上記の続きです。
入所時に訪問診療を行っている医師や薬剤師と面談がありました。
「お母さんの状態がおかしいと思われたのは大体何年ほど前からですか?」
と質問を受けました。
これには思い当たるフシがたくさんありました。今から6年ほど前、私が実家で茶碗を洗っていたとき、「やかましい」と母が一喝したこと。父が母の腕に包帯を巻いてやっていたときも、気の毒になるほど父に怒りをぶちまけていたこと。
最も困ったのは電話です。毎日固定電話のある私の所に電話をかけてきて、難癖をつけてきます。母からの電話がかかってくるたびに、私はアトピーがひどくなるほどでした。妹の自宅には固定電話がありませんので、かけません。この辺は料金を考えてのこと。頭が緩んでいるといっても、金銭的にはしっかりしていたのですね!
他には、何かなくなると、人が持っていったのではないか?と何度も言うこと。
医師や薬剤師には「認知症を抑える薬を増やした方が良い。また精神安定剤の種類も変えた方が良い。今まで服用していた薬は、せん妄や転びやすくなるなどの副作用がある。」と言われました。私は「精神安定剤は多少危険なことはわかっているが、怒りを抑えるのに役立っているのだから、違う薬を使う場合も怒りが前面に出てこない処方をしてほしい」と申し上げました。危険性のない良い薬を使っても、母が攻撃的になってこちらに向かってこられたら、つきあいきれなくなります。
薬剤師の先生は、「よほど懲りたんですね」とおっしゃり、望みを受け入れてくださいました。
先生に伺ったところ、認知症の初期は物忘れと暴言が一緒に現れるようです。母は物忘れはあまりなく、暴言のみが突出していましたので、例外パターンなのでしょう。
現在の母は、施設での規則正しい生活が功を奏し、しっかりしてきたと思います。愚痴の多い性格そのものは変わっていませんが、私と顔をつきあわせても怒りをぶちまけてくることはなくなり、穏やかになりました。精神安定剤を増やさなくても、睡眠もスムーズになってきていると伺いました。
自宅にいるときは頑固な便秘に悩まされていましたが、いつの間にか治ってしまいました。入所して4ヶ月経った現在は規則正しい暮らしが身につき、精神にも身体にも良き影響が及んでいると思います。
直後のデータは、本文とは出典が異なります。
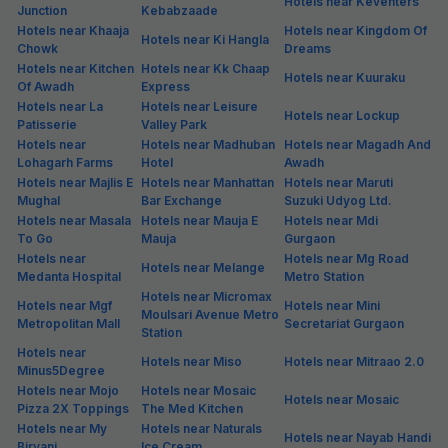
Hotels in Uppal
Southend
Hotels Near Gurgaon (Popular Attraction)
Hotels near 19
Hotels near 21 Shots
Hotels near 29
Flavours Biryani
The Mrp Bar
Foodieez
Hotels near 7
Hotels near A1 Family
Hotels near After
Degrees Brauhaus
Restaurant
Stories
Hotels near Airtel
Hotels near
Hotels near Al Kabab
Head Office
Akashneem Marg
Hotels near
Hotels near Ansal
Hotels near Angithi
Ambience Mall
University
Hotels near Aravalli
Hotels near Artemis
Hotels near Ardee City
Bio Diversity Park
Hospital
Hotels near Artusi
Hotels near Asia Alive
Hotels near Atithi Satkar
Ristorante
Hotels near Bad Girl
Hotels near
Hotels near Bakeburry
Musical Bar
Badshahpur
Hotels near
Hotels near Barbeque
Bangkok Thai Food
Hotels near Batli 29
Nation
Town
Hotels near Bats On
Hotels near Big Boyz
Hotels near Bikaner
Delivery
Lounge Air Bar
Sweet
また、人とのふれあいが多少なりともありますので、脳の活性化にも役立っているのかもしれません。
母は根が頑固なので、家族の意見をすんなりと受け入れることはありませんでした。専門家の手を借りなければ、今頃手のつけられない状態になり、誰かが倒れていたと思います。認知症だけではなく、身体に故障をかかえた高齢者がいるご家庭は、専門家の手を早めにお借りになる方がすべての面でうまくいきます。
症状が重くなると、入所を断られる可能性もあります。ギリギリまで自宅で面倒をみていたことで、受け入れてくれる施設がなくなってしまうこともあるのです。介護認定が軽いうちに施設を探したほうが安心できると思います。